The types of remedial programs available to general education students vary from district to district and often from school to school. Some schools have a general education learning specialist or special programs and materials available for students who need additional support. And some allow general education students to receive informal or “academic” support from special education teachers on campus. In these programs, general education students who need additional help are grouped together with special education students officially identified for education in areas where support is needed. Teaching can take place in the general education classroom, or children can be withdrawn once or more times a week to be taught in a special “resource” room.

If your child is still not doing well despite the best efforts of the teacher and the school team, and you or your child’s teacher still believe that a learning disability may be present, consider request tests for formal special education services.

By law, schools have a number of days after receiving a parent’s written request for testing to respond to the assessment plan, outlining the types of tests that will be used. The type of tests chosen will likely be determined by a review of your child’s records, observations, teacher comments, and the information you provide.

If your child is being tested, be sure to tell the school psychologist what you think is the underlying problem. For example, if your child is showing signs of a memory problem or a short attention span, talk about it now. The psychologist can only perform tests in areas where a deficit is suspected, and your insight will help identify where this problem lies. Once the assessment plan is signed and received by the school district, the assessment team (which usually includes a school psychologist, a special education teacher, and sometimes other specialists depending on the child’s needs) of a limited time – usually about two months – complete the test and arrange a meeting with the parent to review the results and determine if the child is eligible for special education services.

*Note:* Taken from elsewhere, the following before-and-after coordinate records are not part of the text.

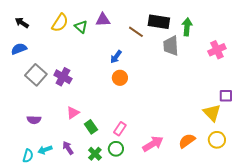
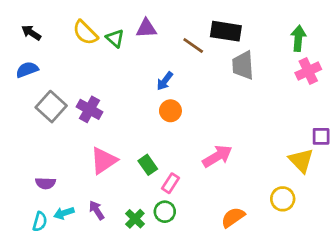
yellow semicircle: (60, 23) -> (85, 33), turned 102
green arrow: (187, 27) -> (298, 38), moved
pink triangle: (73, 113) -> (104, 161), size x1.5
purple semicircle: (34, 120) -> (45, 183), moved
green rectangle: (91, 127) -> (148, 165), moved
yellow circle: (217, 140) -> (283, 199), moved
orange semicircle: (187, 141) -> (233, 217), moved
pink arrow: (153, 144) -> (217, 156), moved

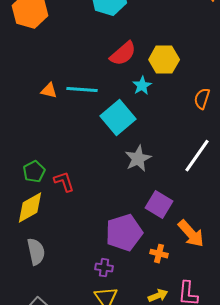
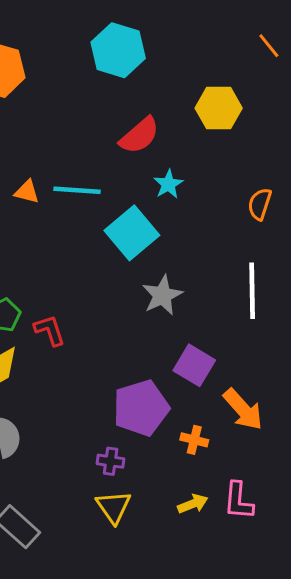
yellow hexagon: (164, 60) -> (219, 108), moved
white line: (197, 156) -> (252, 291), turned -36

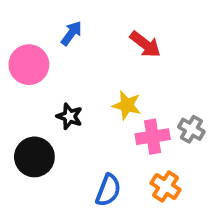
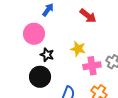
pink circle: (29, 65) -> (34, 34), moved
black circle: (34, 157) -> (40, 77), moved

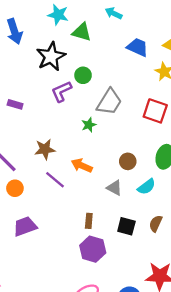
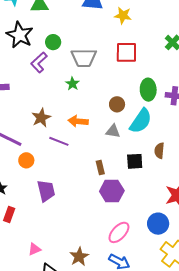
gray trapezoid: (109, 102) -> (84, 58), turned 76
cyan semicircle: (147, 187) -> (141, 121), size x1.5
purple trapezoid: (25, 226) -> (46, 191), turned 115

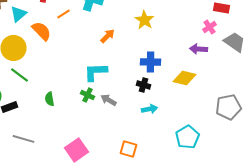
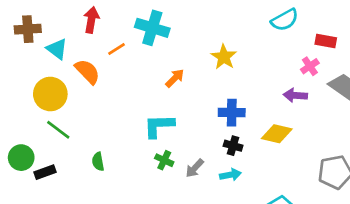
cyan triangle: (18, 14) -> (57, 49), turned -42
black cross: (144, 85) -> (233, 146), moved
green cross: (88, 95) -> (164, 160), moved
gray arrow: (108, 100) -> (195, 168), moved, turned -77

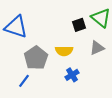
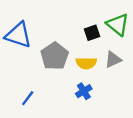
yellow semicircle: (64, 51) -> (86, 63), moved
gray pentagon: (36, 58) -> (55, 56), moved

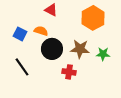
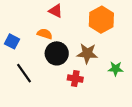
blue square: (20, 34) -> (12, 41), moved
green star: (103, 54) -> (116, 69), moved

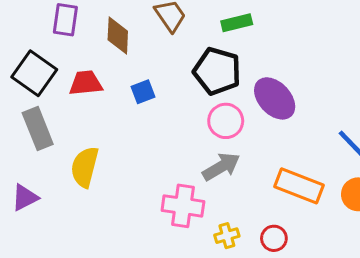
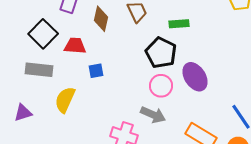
blue square: (143, 92) -> (96, 71), moved
gray rectangle: (38, 129) -> (39, 70), turned -72
gray arrow: (221, 167) -> (153, 115), turned 45

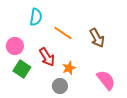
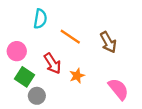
gray circle: (60, 86) -> (37, 96), moved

Sidebar material: “Is my child dyslexic?” This is a question frequently asked by teachers and school psychologists. Dyslexia is an oft-used term that many parents associate with a reading disorder caused by a visual perception problem in which a child turns upside down.However, for many educators, the term dyslexia has come to mean simply a disorder of learning in the field of reading. Likewise, dysgraphia means a learning disability in the field of writing and dyscalculia means a learning disability in These learning disabilities can be caused by a problem with visual perception, but they can also be caused by deficits in other areas such as attention or memory.

Sidebar Material: Special education law is often complex, and there are differences in how individual states and districts manage their programs. Special education terminology and acronyms may also vary from district to district. If your child is tested, you should receive a copy of any applicable special education laws and parental rights pertaining to your condition in a language you can understand. Look carefully at this information and don’t be afraid to ask questions. Your most basic right is that you participate in any decision made regarding your child’s education. You are seen as an important member of the school team, not just an observer. The assessment team needs your input to conduct a thorough assessment and be a better advocate for your child. For a more comprehensive review of special education legislation and services in your state, go to your state Department of Education website and follow the links to the area dealing with special education – or search the web using the search terms “special education law” and the name of your state.